When you read the news, too often you find distorted and misleading accounts of the facts. It’s not “fake news” in the sense of deliberate fabrication, but the result of writers not understanding the issue, wanting to make it more exciting, or repeating errors which others have made for the first two reasons. I’ve been guilty of repeating erroneous reporting myself,

A video by Aron Ra shows how this works in reporting on paleobiology. He talks about an article that claims 800,000 year old DNA from Homo antecessor has been found.

The source was a respectable one, and its claims weren’t obviously impossible. He found multiple articles on the Web making similar claims, but only one of them provided a link to the original article in Nature. That article makes no claims about finding DNA; what was found was dental enamel containing identifiable proteins. That’s newsworthy enough to scientists, but not the same thing. Nonetheless, the report of hominid DNA four-fifths of a million years old even made it into the New York Times. (I hope I’ve got it right on whether that species is a hominid or a hominin. I think any member of the genus Homo is both.)

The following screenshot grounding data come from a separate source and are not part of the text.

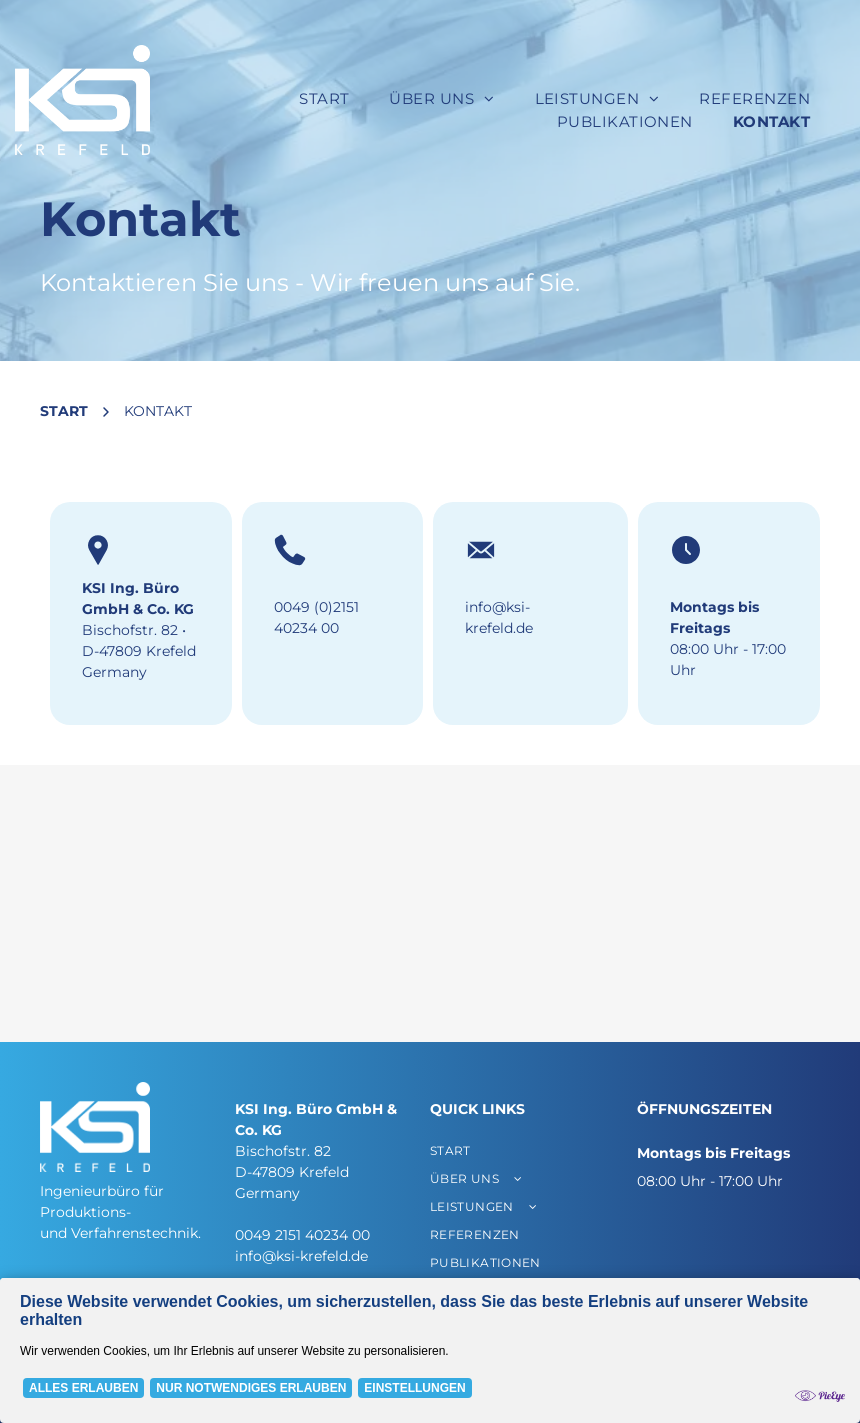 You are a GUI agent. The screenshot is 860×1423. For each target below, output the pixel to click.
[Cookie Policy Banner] (430, 1350)
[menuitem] (324, 99) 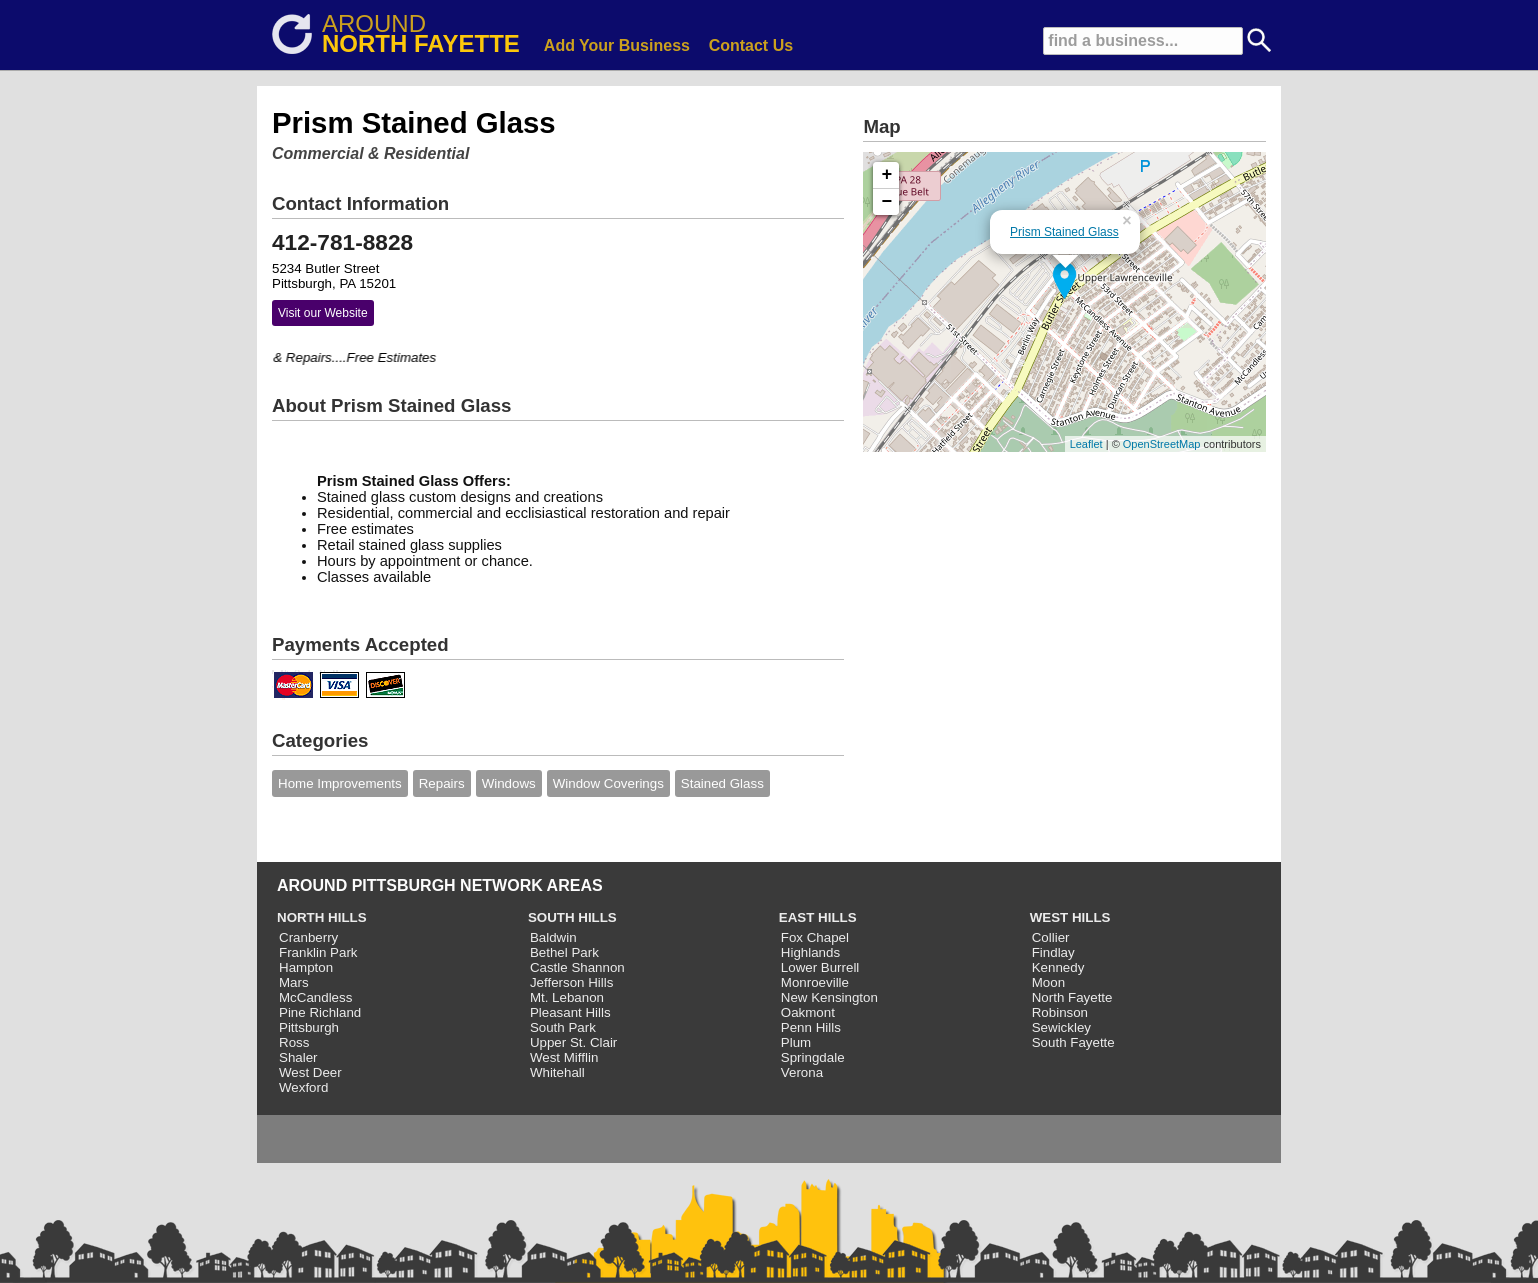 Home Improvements (340, 783)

Ra says, “They were comparing dental enamel proteomes. What reporter is even going to know what that means?” He checked with some experts to confirm that proteomes aren’t genetic material. “They’re more like a genetic by-product.” Aside from the esoteric nature of the discovery, why did so many sources get it wrong in the same way? One reason is that “editors want to embellish everything to make it sound more interesting. Don’t ever do that.”

It’s good advice, but sometimes we get it wrong anyway. Reporting involves writing about things you aren’t an expert on. Sometimes you have to rely one another person’s explanation. But we should try to avoid making errors just to juice up our stories, and we should let our readers know when we discover our errors.